The documentary includes a gruesome visit to a grave site, one of many in Sinjar, discovered by pesh­merga in January. “With the border with the Islamic State less than a mile away, international forensic teams are unlikely to excavate the site for a long time yet,” Roussinos comments. Asked if it will be diffi­cult to live with Sunni Muslims in the future, the old Yazidi man retort­ed: “Our people were killed because they are Yazidis. They slaughtered us. How can we live with them?”
The final scenes of the documen­tary are from Keske junction. By capturing the strategic spot and for­tifying the surrounding hilltops, the peshmerga have weakened ISIS abil­ity to defend Mosul.
Roussinos talked to Abu Rish, the peshmerga commander in the Zer­bani division, who called for arming the pershmerga. “The only issue we face is not having enough ammuni­tion. Fighting is no problem,” Abu Rish said.
Introducing a discussion at Lon­don’s Frontline Club, which hosted a recent screening of the docu­mentary, Kevin Sutcliffe, the head of news programming for Vice EU, said he hoped the film would be a springboard for exchanging views about Syria and Iraq.
“It provides amazing insights and on-the-ground experience of two of the countries which now appear to be just a strange war zone,” he said. “We tried to understand what was about to happen in Mosul and Sin­jar.”
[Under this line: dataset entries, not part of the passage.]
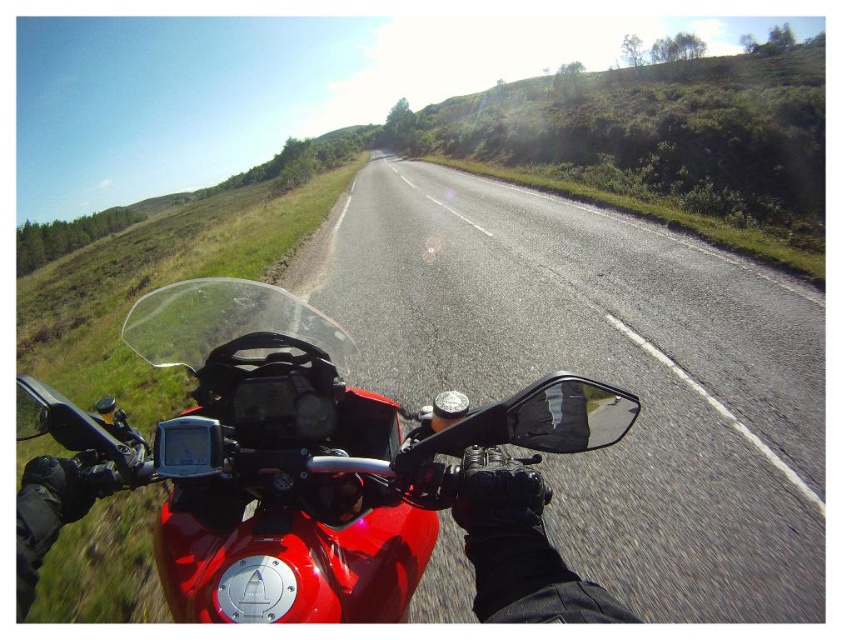 Does asphalt road at center lie behind glossy red motorcycle at center?

Yes, it is.

Does asphalt road at center have a smaller size compared to glossy red motorcycle at center?

Actually, asphalt road at center might be larger than glossy red motorcycle at center.

Is point (392, 244) positioned behind point (201, 540)?

Yes.

Find the location of a particular element. asphalt road at center is located at coordinates (603, 374).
Veteran Middle East correspond­ent Patrick Cockburn, author of The Rise of Islamic State: ISIS and the New Sunni Revolution, applauded the documentary saying, “It is a very perceptive portraying of what is happening.
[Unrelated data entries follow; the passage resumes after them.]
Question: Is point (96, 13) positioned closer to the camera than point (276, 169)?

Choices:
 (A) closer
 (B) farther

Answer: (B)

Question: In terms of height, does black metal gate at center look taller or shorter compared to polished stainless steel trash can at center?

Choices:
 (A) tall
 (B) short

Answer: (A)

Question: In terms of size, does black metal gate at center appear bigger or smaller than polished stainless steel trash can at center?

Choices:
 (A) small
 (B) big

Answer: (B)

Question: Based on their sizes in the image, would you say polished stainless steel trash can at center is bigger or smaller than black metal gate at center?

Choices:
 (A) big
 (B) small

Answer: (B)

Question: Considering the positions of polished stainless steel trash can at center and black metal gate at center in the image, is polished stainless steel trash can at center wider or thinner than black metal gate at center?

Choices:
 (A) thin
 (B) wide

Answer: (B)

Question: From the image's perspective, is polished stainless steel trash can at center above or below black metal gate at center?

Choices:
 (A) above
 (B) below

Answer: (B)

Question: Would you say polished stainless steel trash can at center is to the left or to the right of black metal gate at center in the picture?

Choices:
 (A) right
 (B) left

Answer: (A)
“What comes across is how tough ISIS is. They are not just a bunch of crazy, depraved gunmen.
People are leaving the Islamic State because their children are be­ing conscripted into the ISIS forces. Last year it was pretty obvious that ISIS could freely operate in an area from Aleppo to the Iranian fron­tier.”
Anthony Loyd, roving foreign correspondent for the Times, warned that there is an acceptance in the West that the war is going to go on for a very long time. “Some­how it is seen as an Iraqi and Syrian problem and it does not matter as long as we can protect Britain from terrorist attacks,” he said.
“But time is not neutral when it comes to ISIS. The longer they are there, the more kids they take and train and the better they prepare for attacks against the West.”
Professor Toby Dodge of the Middle East Centre at the London School of Economics described ISIS as a military terrorist organisation that has grown as a result of the fail­ure of the Iraqi and Syrian states.
“This has created deep pools of insecurity and resentment which has then driven ISIS recruitment. It has now dawned on the US that their policy of air power and prox­ies is not going to work but the US can work with the status quo,” Dodge said.